Sesuai perjanjian semestinya Pungguk mengejar ilmu. Sayangnya dia tidak lolos masuk kampus bahkan sejak dari gerbang. Di kampung Pungguk tidak sekolah, mana bisa punya ijazah SMA? Huruf alpabet saja dia tidak hapal. Tapi kalau urusan duit, itu urusan lain. 

Demi memenuhi janjinya pada Bulan, Pungguk akan tetap mengejar ilmu, tapi bukan di bangku sekolah. Dia memutuskan nongkrong di warung-warung tempat anak kuliahan berkumpul. Dia mencuri dengar perbincangan mereka. Sesekali ikut menimpali dengan pertanyaan. Anak-anak kuliahan menyambutnya, mengajaknya ikut perkumpulan. Sejak dari situ Pungguk aktif dalam aktivisme, ikut demo, ikut tawuran sesekali, ikut mabuk-mabukan, ikut berorasi, ikut melempar batu melawan barisan aparat, ikut menggulingkan rektor. Hanya dua hal yang dia tidak bisa ikut: wisuda dan pergaulan bebas. Cintanya masih dijaga murni hanya untuk Bulan. Dan cinta meliputi hati dan raga.

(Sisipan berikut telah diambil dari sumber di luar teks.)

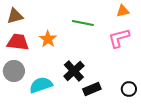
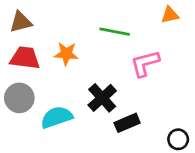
pink L-shape: (119, 38) -> (145, 63), moved
orange star: (48, 39) -> (66, 54), turned -30
black circle: (129, 89) -> (178, 139), moved

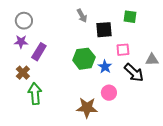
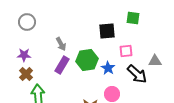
gray arrow: (82, 16) -> (61, 44), moved
purple star: (21, 42) -> (24, 55), moved
purple rectangle: (39, 52) -> (62, 65), moved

Pungguk cukup belajar mengenai sosialisme dan keadilan. Bekal itu cukup buatnya untuk mengubah kampung Oloketoro. Tapi, ini belum lima tahun, dia belum bisa pulang. Sambil mengisi waktunya, Pungguk mencari keberadaan Bulan di kota-kota seberang. Kata Bulan mereka akan berpisah jalan, Pungguk hanya tak menyangka mereka berpisah bahkan sejak di terminal. Kerinduannya sudah memuncak, dia ingin tahu kabar Bulan di kota. 

Pungguk tak menemukan Bulan di kampus-kampus di kota-kota seberang. Pungguk tak menemukan jejak Bulan di internet. Pungguk akhirnya terdampar di sebuah pasar. Di sana sedang terjadi pertikaian antara preman dengan pedagang. Menggunakan ilmu yang diperolehnya dari anak-anak kuliah, Pungguk datang sebagai juru selamat. Pungguk dihormati, dan tak butuh waktu lama, dia dinobatkan sebagai ketua pasar. 

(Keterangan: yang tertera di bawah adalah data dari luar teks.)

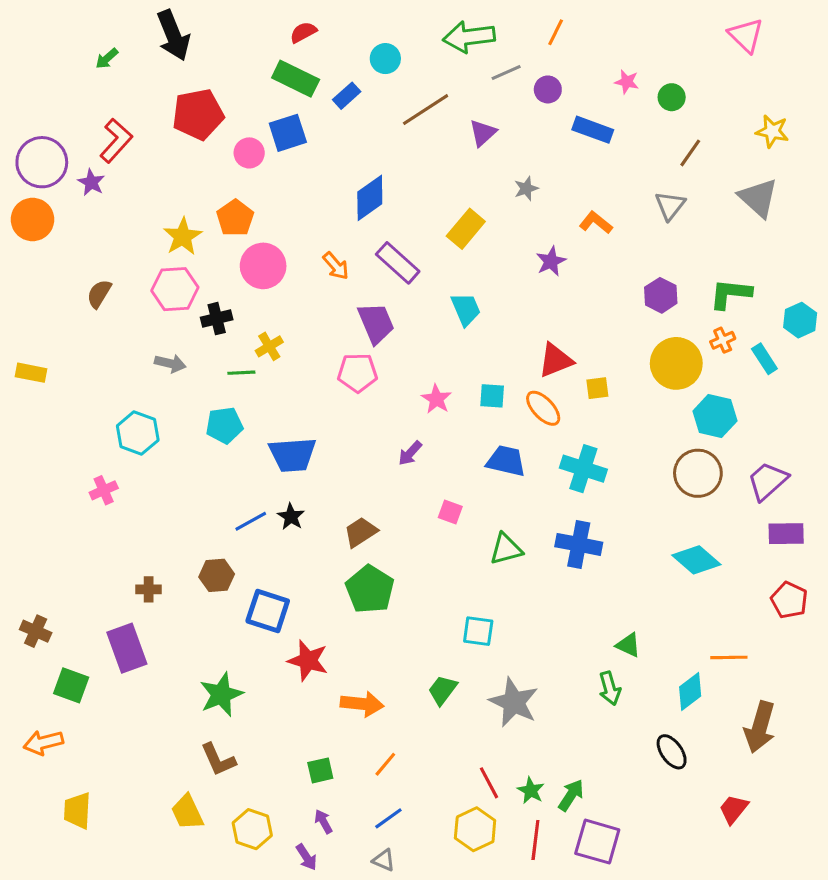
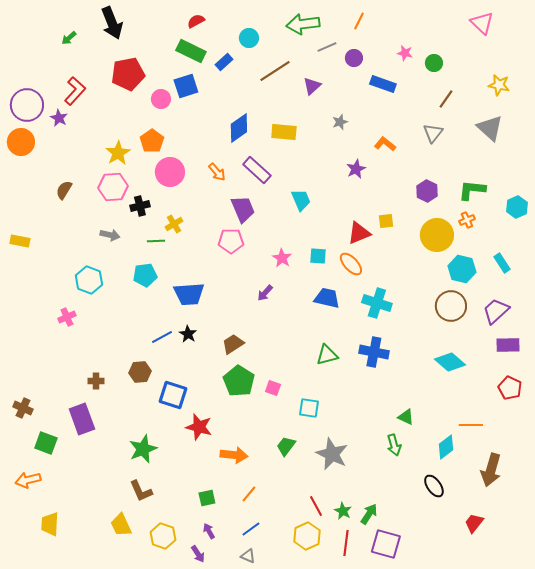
yellow rectangle: (466, 229) -> (284, 132), moved, turned 55
cyan rectangle: (764, 359) -> (502, 263), moved
yellow square: (597, 388) -> (386, 221), moved
pink square: (450, 512) -> (273, 388), moved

Langit kini memajang bulan purnama ke-60 semenjak perjanjian itu dibuat. Pungguk memutuskan pamit dari pasar yang menjadikannya ketua, untuk pulang ke kampung Oloketoro.

Menginjakkan kaki di kampung halamannya, Pungguk melongo tak percaya. Kampung halamannya berubah. Gapura nama kampung yang dulu bobrok dibiarkan sekarang sudah megah dibuat dari batu dan semen berkualitas. Pungguk masih tak bisa membaca, tapi dia mengenali bentuk huruf yang merangkai nama Oloketoro, dan gapura kali ini sama sekali berbeda. 

Masuk ke dalam, Pungguk tak mendapati wajah-wajah familiar. Kampung Oloketoro sudah total berubah. Ini bukan lagi kampung. Ini kota. Penuh bangunan beton, trotoar lebar, mobil-mobil, rumah serupa saling berjajar. Di mana rumah Pungguk yang terbuat dari anyaman bambu dan sabut kelapa itu? Pungguk tak menemukannya, bahkan setelah mencapai ujung. Pungguk seperti masuk ke dunia lain. Seperti ke dunia yang orang-orang sebut sebagai kota Saranjana. Semua serba modern. Orang-orang pada berpakaian bagus. 

Pungguk gelisah. “Pohonku!” dia mencari ke segala tempat, mengira-ngira di mana letak pohonnya karena semua penunjuk arah yang dia akrabi sudah tak ada di tempatnya. Akhirnya, Pungguk menunggu malam, menunggu bulan purnama. Akhirnya dia menemukan pohon kesayangannya. Ternyata letaknya di balik pagar beton tinggi yang membatasi kota ini. Pungguk memanjat, dan mendapati pemandangan yang membuat hatinya tertinju. 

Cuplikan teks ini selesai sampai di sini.